Si potrebbe parlare a lungo di questa immagine metafisica così arcana ed esemplare dell’ombra unificante. Quella succeduta all’oscurarsi dell’ardore, che si oscura restando pur sempre ardore e quindi pronto a riaccendersi, a risorgere. Una condizione dentro cui si ritrovano l’Io e il Tu della esistenza, l’Altro cui sempre ci rapportiamo mentre tentiamo di riassumere noi stessi, l’Altro con cui ci rimuoviamo uniti in questo dinamismo misterioso dello spegnersi e dell’oscurarsi di qualcosa di vivo e di fiammeggiante che rimane pulsante dentro l’ombra unificante. Assai diversa dall’ombra di Bigongiari, vissuta come limite incombente: «Un’ombra ancora, un’ombra che non scompare/ come un disco pieno di propositi,/ e questo cielo senza vittoria per nessuno,/ le mani calde, la bocca amara d’amare.// Inutile parlarvi, miei morti sconosciuti» (A labbra serrate).
In Del Rio l’ombra unificante è un orizzonte di senso, anche se non possiede il carattere di risoluzione, «la formula che mondi possa aprirti». E lo è anche quando questa coincide con La morte. Del Rio conferisce una originale intelligibilità al tema della onnipotenza tremenda della Morte in una intima connessione che lega inscindibilmente Et in Arcadia ego con il poema La morte che chiude la prima delle tre parti del volume, quella dedicata alla prospettiva più esistenziale.
Non solo il momento fisico dell’abbandono della vita, ma la morte spirituale vissuta lungo l’arco di un mattino dove l’autore compie il suo breve, decisivo periplo in una passeggiata che lo conduce da casa nuovamente a casa camminando per una strada cittadina e passeggiando in un giardino pubblico che diviene luogo di una ricognizione nel regno della natura matrigna, vista come dominio assoluto del meccanismo biologico.
Tutte le immagini si concatenano l’una con l’altra in un ritmo incalzante, senza respiro.

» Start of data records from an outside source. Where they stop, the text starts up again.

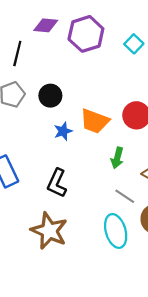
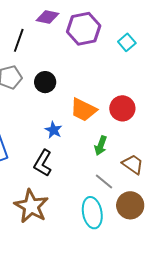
blue star: (63, 131) -> (54, 130), moved, turned -30

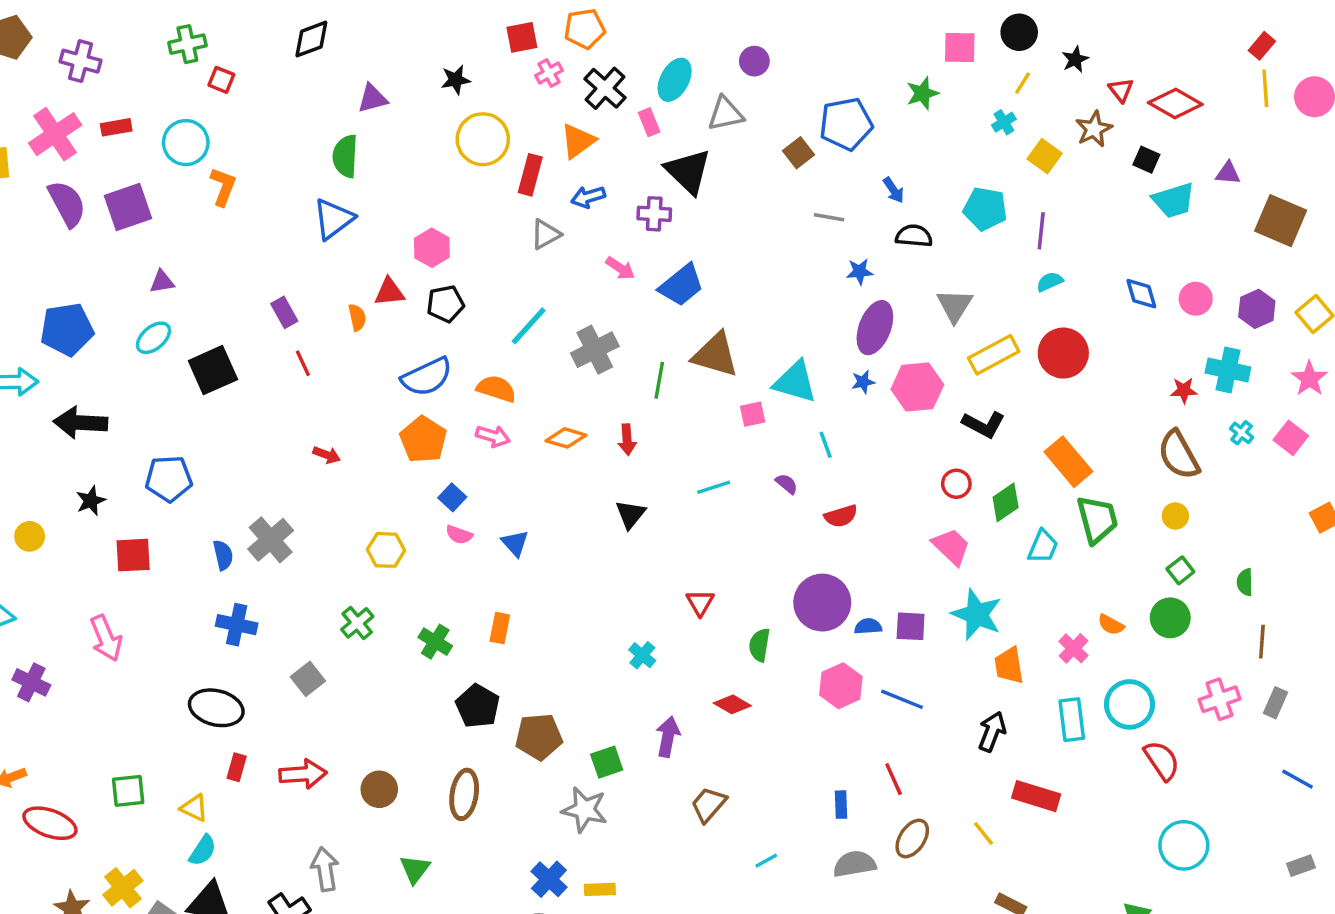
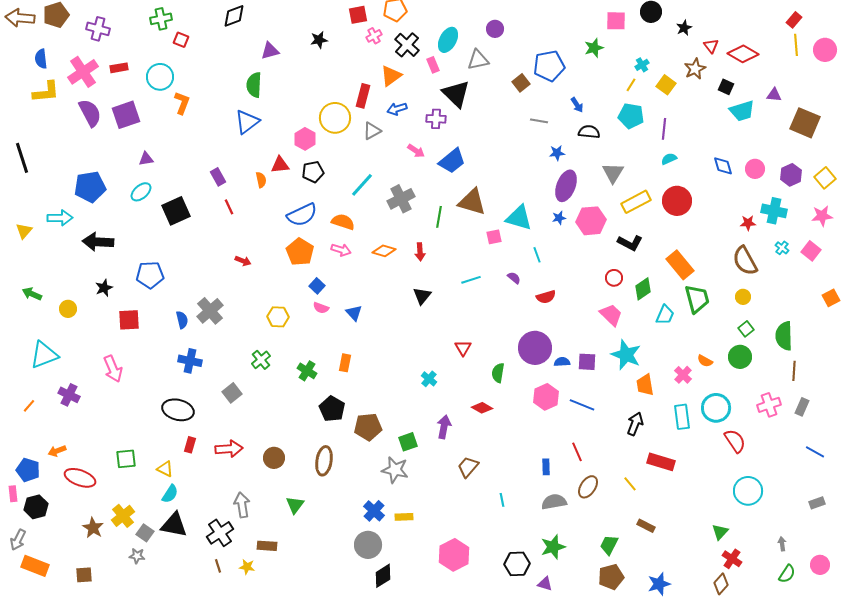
yellow line: (1023, 83) -> (631, 85), moved
yellow circle: (483, 139) -> (335, 118), moved
pink star: (1309, 379) -> (822, 216), turned 30
green semicircle: (1245, 582) -> (784, 336), size x1.8
cyan line: (766, 861) -> (502, 500), turned -72

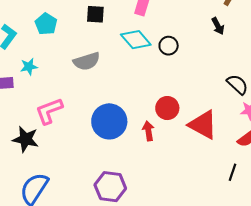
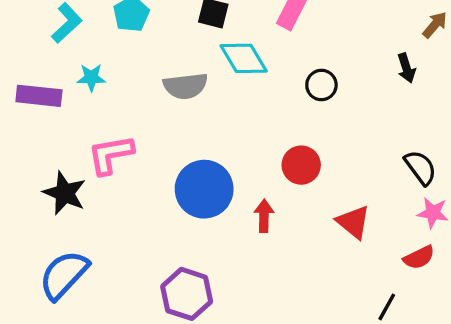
cyan diamond: (136, 40) -> (244, 58), moved
red circle: (167, 108) -> (301, 165), moved
red triangle: (203, 125) -> (353, 222), size x0.7

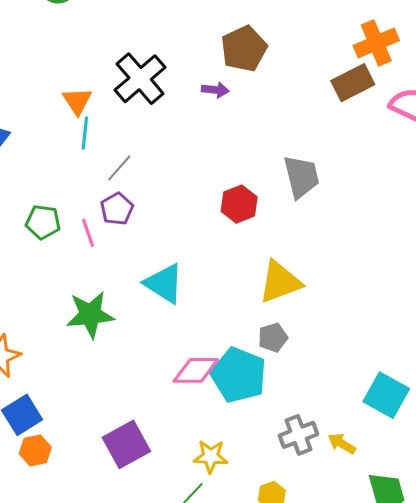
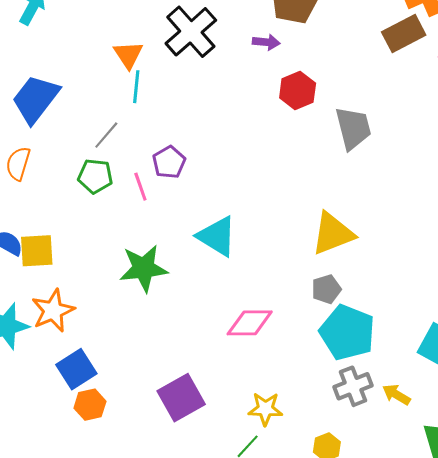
gray line: (119, 168) -> (106, 135), moved
red hexagon: (239, 204) -> (298, 90), moved
cyan pentagon: (239, 375) -> (347, 332), moved

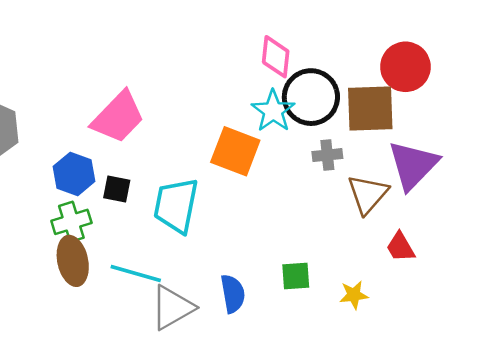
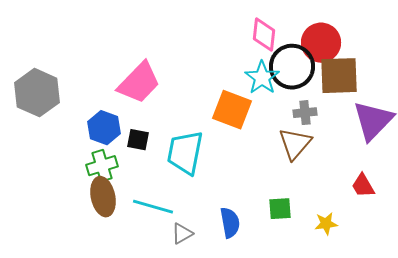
red circle: (405, 67) -> (321, 43), moved
brown triangle: (368, 194) -> (295, 144), moved
gray triangle: (172, 308) -> (182, 234), size x0.6

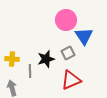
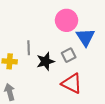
gray line: (30, 71) -> (29, 48), moved
red triangle: (71, 80) -> (72, 84), turned 50

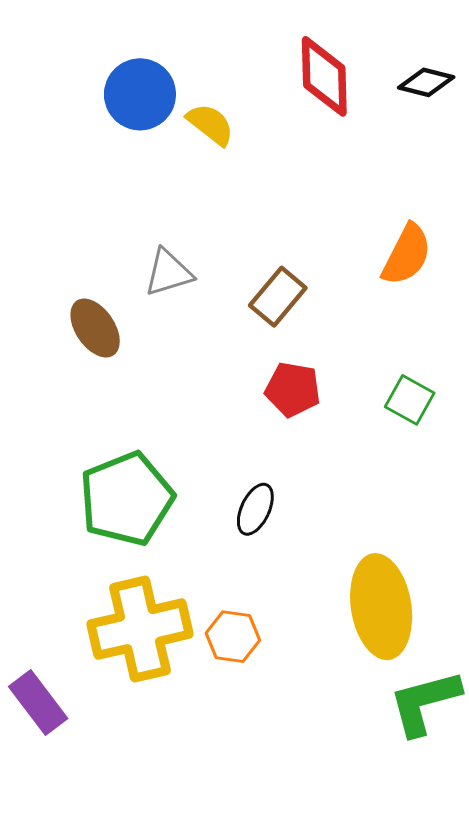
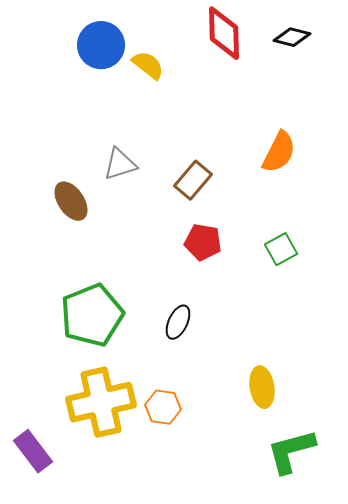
green square: (410, 400) -> (281, 249), turned 32
yellow ellipse: (381, 607) -> (262, 387), size x0.6

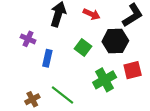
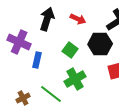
purple cross: (28, 39) -> (19, 42), size x1.6
green cross: (105, 80) -> (75, 79), moved

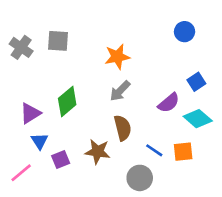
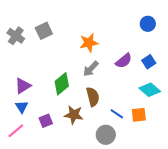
blue circle: (185, 32) -> (148, 24), moved
gray square: (58, 41) -> (44, 31), turned -30
green diamond: (67, 101) -> (62, 84), moved
purple semicircle: (169, 103) -> (124, 61), moved
blue triangle: (40, 141) -> (22, 107), moved

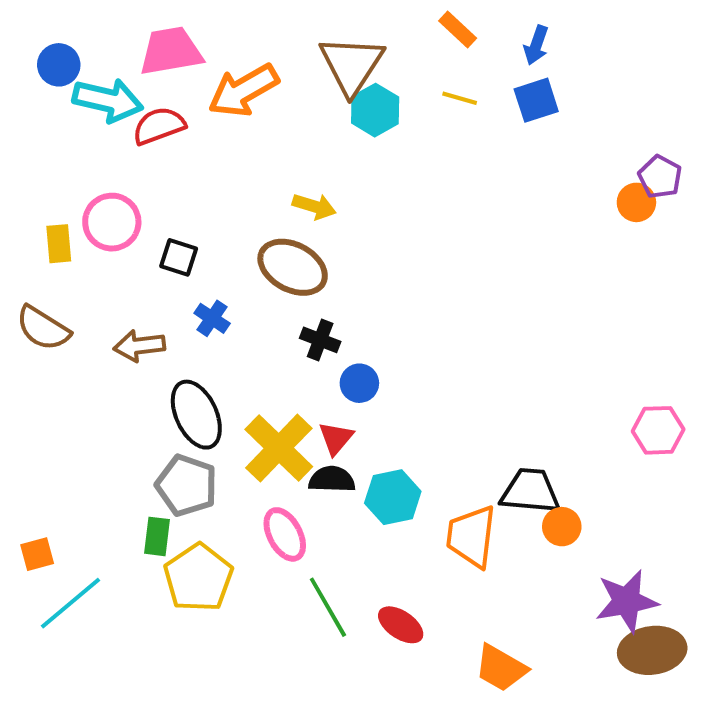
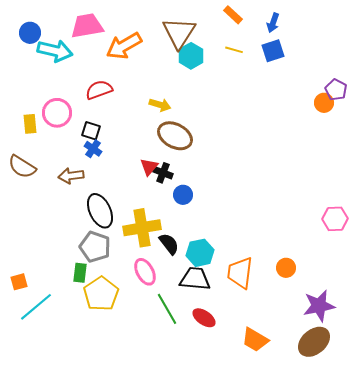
red semicircle: (159, 126) -> (99, 90), moved
brown ellipse: (293, 267) -> (175, 136), moved
blue cross: (212, 318) -> (93, 149), moved
red triangle: (336, 438) -> (149, 167), moved
yellow cross: (279, 448) -> (142, 228), turned 36
black semicircle: (332, 479) -> (169, 244), turned 50
black trapezoid: (530, 491) -> (195, 279), moved
brown ellipse: (652, 650) -> (314, 342), moved, turned -32

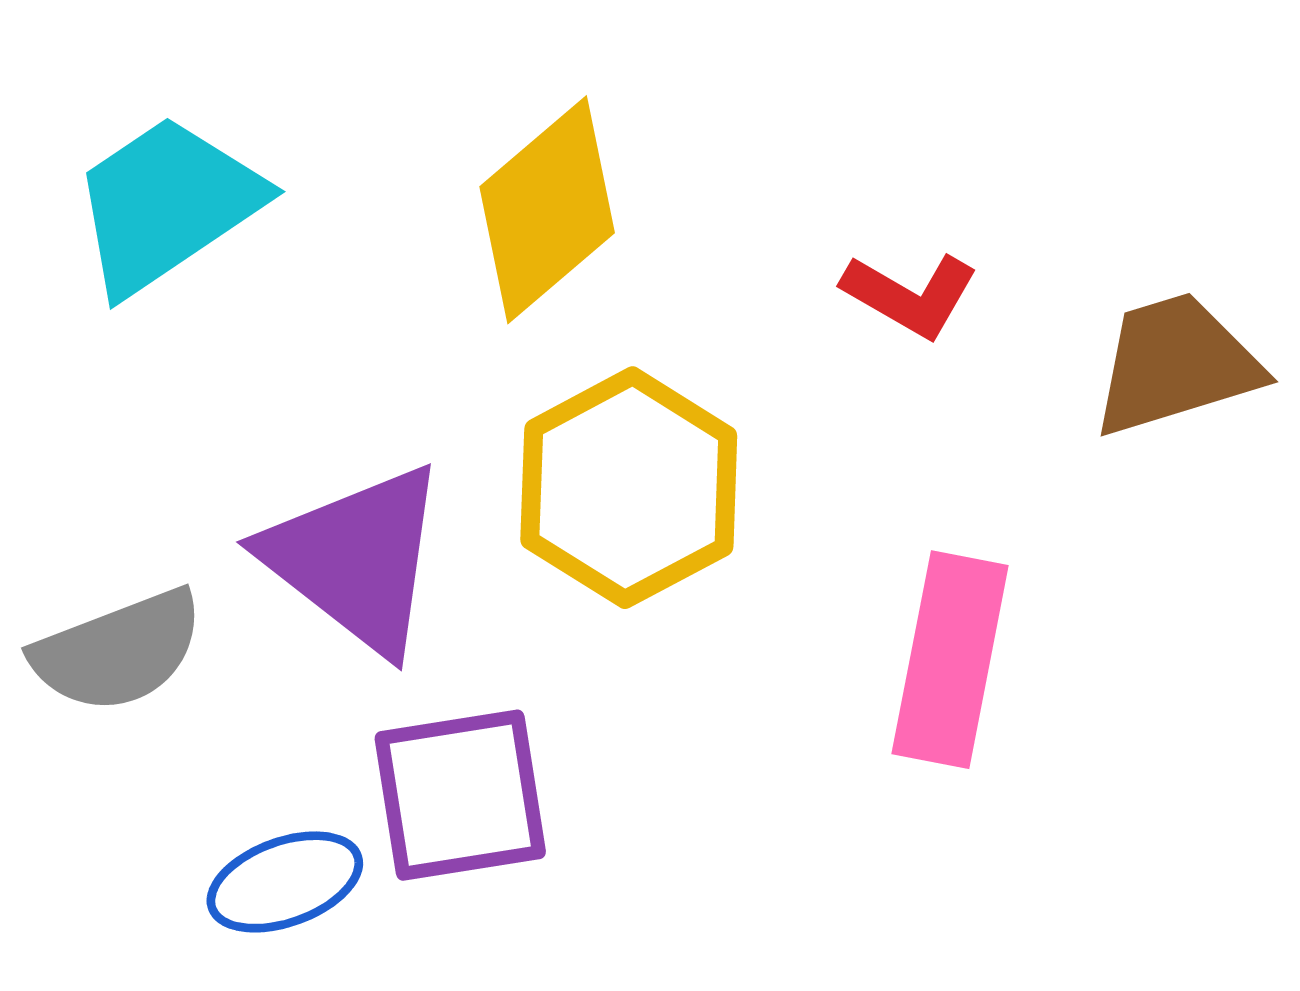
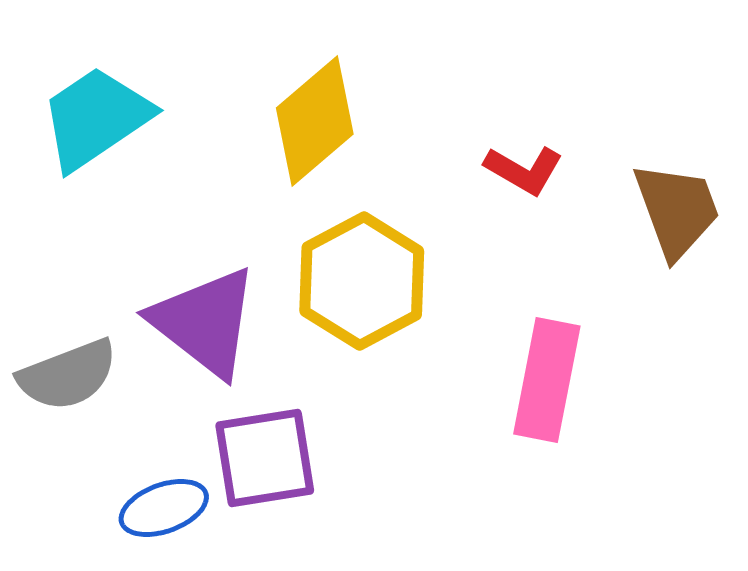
brown trapezoid: (1176, 364) -> (677, 210), turned 87

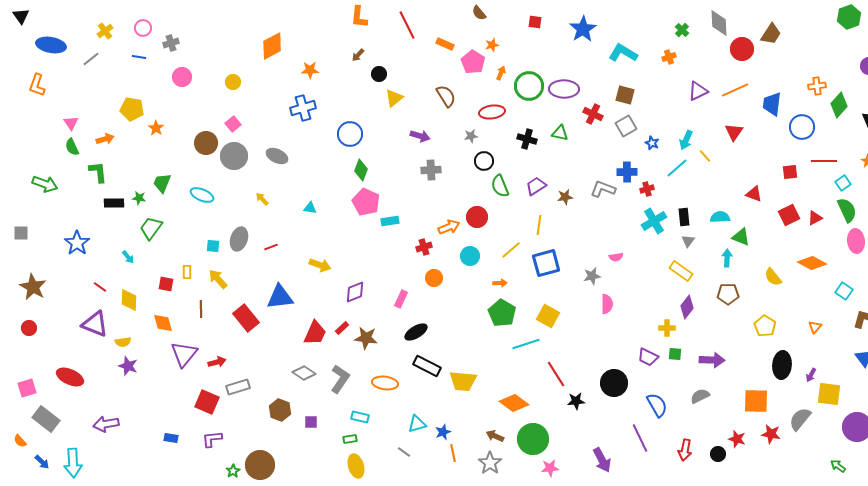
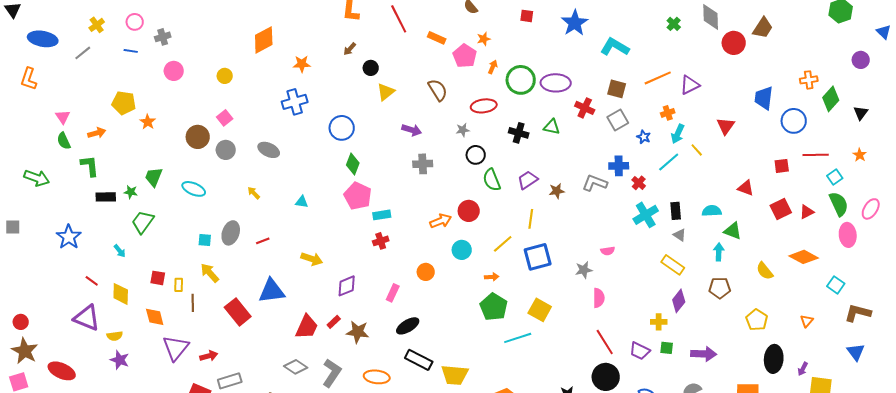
orange cross: (669, 57) -> (668, 113), moved
orange line: (735, 90) -> (658, 78), moved
gray circle: (234, 156) -> (226, 150), size x0.7
red cross: (647, 189) -> (639, 183), turned -32
gray triangle: (688, 241) -> (680, 235), turned -32
red cross: (424, 247) -> (381, 241), moved
yellow rectangle: (187, 272) -> (179, 285), moved
brown star: (33, 287) -> (25, 351), moved
red line: (556, 374) -> (605, 342), moved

Un rintoccare simile all’affanno dell’agonia, elegia alla vita che declina, «alla morte che vive» direbbe il Montale di Notizie dell’Amiata. Un morire ribollente di oggetti, di memorie, di metafore; riassunto dell’ordine e del disordine del mondo, del brulichio universale, del frullo assiduo e contorto del reale. E il poema che ne viene fuori è, nelle intenzioni dell’autore, irredimibilmente nichilistico, pervaso da un vitalismo della morte, contrario, rigoglioso e sovrabbondante. È il tripudio dell’epifania del nulla, del male, è l’apparire e il trionfo del non essere, dell’inesistenza.
Per questo la morte è «sussulto che coglie la cima delle piante», «brivido presente nelle vaste contrade», «trasparente mattino d’una nuova primavera, d’un’altra fiorente primavera che tutte le corona e le rispecchia quando il suo tempo è nel pieno» in cui riecheggia l’incipit famoso de La Terra Desolata di Eliot: «Aprile è il più crudele dei mesi», è «una sfera ardente a cui manca qualcosa del suo fuoco, in cui tace/ una fiamma del suo nucleo, difetta un luccichio, langue un raggio della/ sua luce», «la sfera ben rotonda del sole», «una pianta in fiore che avvince a prima vista» è «strana apparizione: una ragazza viva e cupa, amabile e inquietante, chiara e duplice, distinta e indefinita», «una ragazza inconsueta che un giorno s’incontra, che scruti, che interroghi, che ascolti attentamente, che/ amabilmente e acerbamente ti risponde, che umanamente e amaramente/ ti parla; e da cui nessuno e nulla potrà più allontanarti». Nel parco diventa «quantità considerevole di sorprese: di sobbalzi, di palpiti, di fremiti, di arresti». È «la brezza che spira amabilmente, che accarezza la punta delle fronde», «un sorriso innumerevole», «un granello che si dibatte in aria», «vento che aleggia, che spira, che circola, sfreccia, scorazza per il verde pelago, serpeggia lungo le sporgenze e le rientranze, le rette e i gomiti, le anse e le sinuosità, le giravolte e le torsioni della fitta vegetazione, percorre intrichi di rami, resse d’erbe, grovigli di verzure».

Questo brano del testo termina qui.